İlaç dünyasında yapay zekânın en kritik kullanımlarından biri klinik deneyler ve gerçek dünya verisi üzerinde şekilleniyor; bu yarışta AstraZeneca, ölçek ve entegrasyon seviyesiyle öne çıkan oyunculardan biri. Şirket, 2025 itibarıyla 887 hastanede 660 binden fazla hastayı kapsayan AI destekli klinik çalışma altyapısını devreye almış durumda; amaç, hasta taramasından protokol tasarımına, güvenlik izleminden regülasyon dosyalarına kadar süreci uçtan uca hızlandırmak.
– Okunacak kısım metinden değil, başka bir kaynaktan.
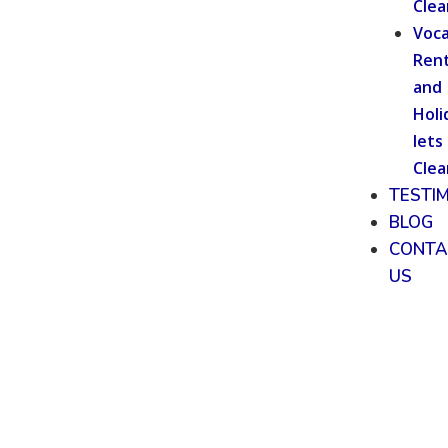
Clea
Voca
Rent
and
Holi
lets
Clea
TESTI
BLOG
CONTA
US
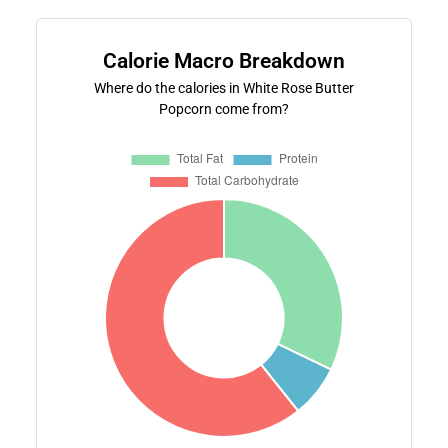
Calorie Macro Breakdown
Where do the calories in White Rose Butter
Popcorn come from?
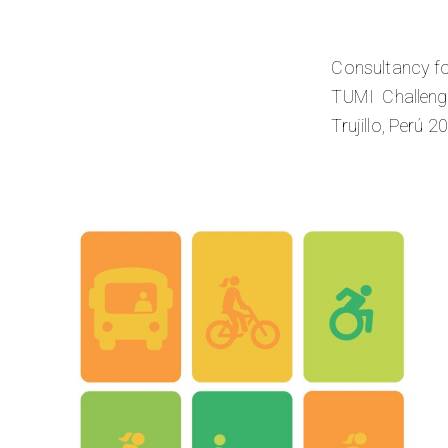
Consultancy fo
TUMI Challenge
Trujillo, Perú 2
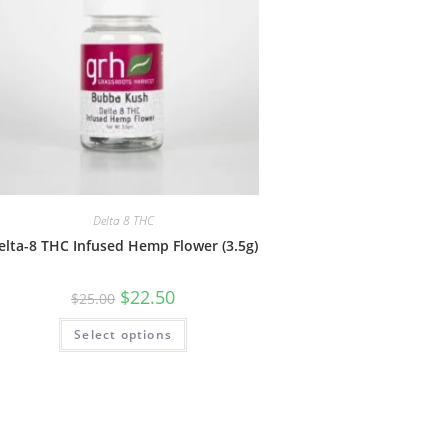
Delta 8 THC
elta-8 THC Infused Hemp Flower (3.5g)
$
22.50
$
25.00
Select options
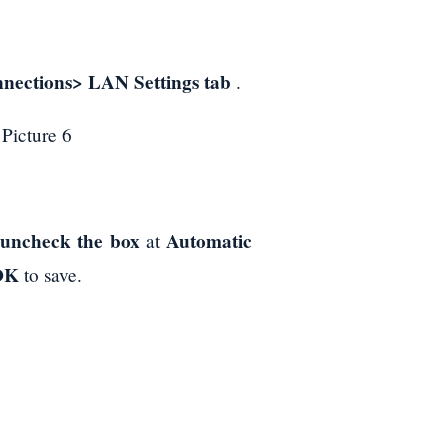
nections> LAN Settings tab
.
uncheck the box
Automatic
,
at
OK
to save.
AstraZeneca, 2030’a kadar 20 yeni ilacı pazara sunma ve 80 milyar dolar gelir hedefini desteklemek için generatif AI’ı klinik zincirin farklı halkalarına yerleştiriyor. Klinik araştırma haberlerine göre şirket; çalışma protokolü tasarlamak, uygun hastaları bulmak, yan etki sinyallerini gerçek zamanlı taramak ve regülatörlerle yapılacak yazışma/talepleri hazırlamak için AI tabanlı sistemler kullanıyor.
Rakiplerinden farklı olarak AstraZeneca, agresif satın almalardan ziyade ortaklık modeli tercih ediyor. Hindistan ve Güneydoğu Asya’da göğüs görüntüleme AI’ı geliştiren Qure.ai, bölgesel sağlık otoriteleri ve ulusal sağlık sistemleriyle birlikte çalışarak altyapı açığının olduğu bölgelerde AI klinik denemeler yürütüyor. Bu yaklaşım, hem regülatör nezdinde güven inşa ediyor hem de AI’ın “gerçek sağlık sistemlerinde” işe yaradığını göstermeyi hedefliyor.
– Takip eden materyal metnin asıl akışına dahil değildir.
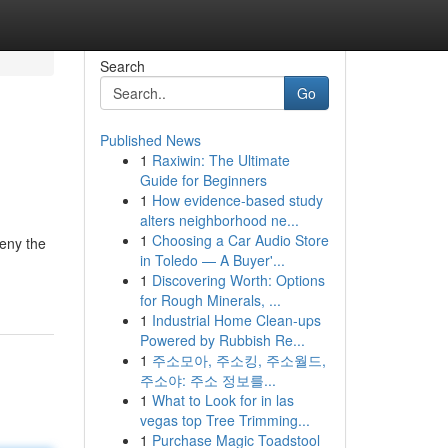
Search
Go
Published News
1
Raxiwin: The Ultimate
Guide for Beginners
1
How evidence-based study
alters neighborhood ne...
1
Choosing a Car Audio Store
deny the
in Toledo — A Buyer'...
1
Discovering Worth: Options
for Rough Minerals, ...
1
Industrial Home Clean-ups
Powered by Rubbish Re...
1
주소모아, 주소킹, 주소월드,
주소야: 주소 정보를...
1
What to Look for in las
vegas top Tree Trimming...
1
Purchase Magic Toadstool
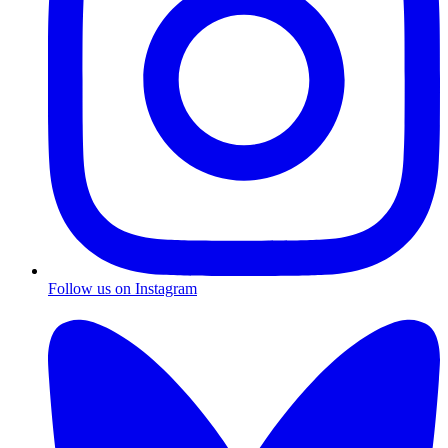
Follow us on Instagram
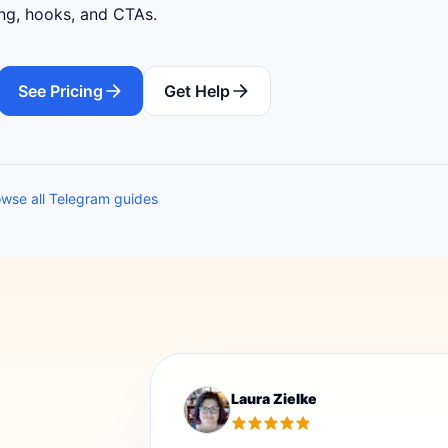
ing, hooks, and CTAs.
See Pricing
Get Help
wse all Telegram guides
Laura Zielke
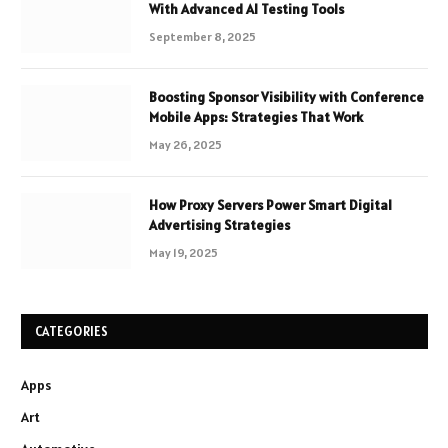
With Advanced AI Testing Tools
September 8, 2025
Boosting Sponsor Visibility with Conference
Mobile Apps: Strategies That Work
May 26, 2025
How Proxy Servers Power Smart Digital
Advertising Strategies
May 19, 2025
CATEGORIES
Apps
Art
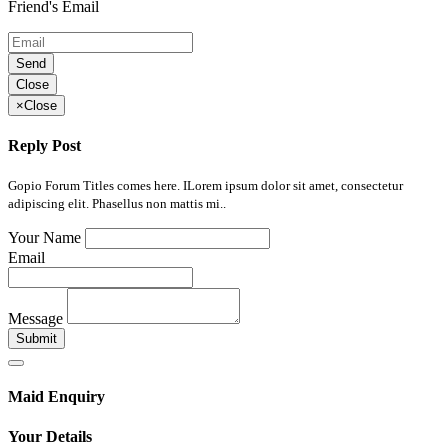
Friend's Email
Send
Close
×
Close
Reply Post
Gopio Forum Titles comes here. ILorem ipsum dolor sit amet, consectetur
adipiscing elit. Phasellus non mattis mi..
Your Name
Email
Message
Submit
Maid Enquiry
Your Details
Sonuçta AstraZeneca, AI yarışını sadece yeni molekül keşfi üzerinden değil, klinik süreçlerin yeniden tasarımıüzerinden kurgulayan şirketlerden biri. Bu da onu, en riskli ve en regüle alanlarda bile AI’ı ölçekli şekilde devreye alabilen birkaç büyük oyuncudan biri hâline getiriyor.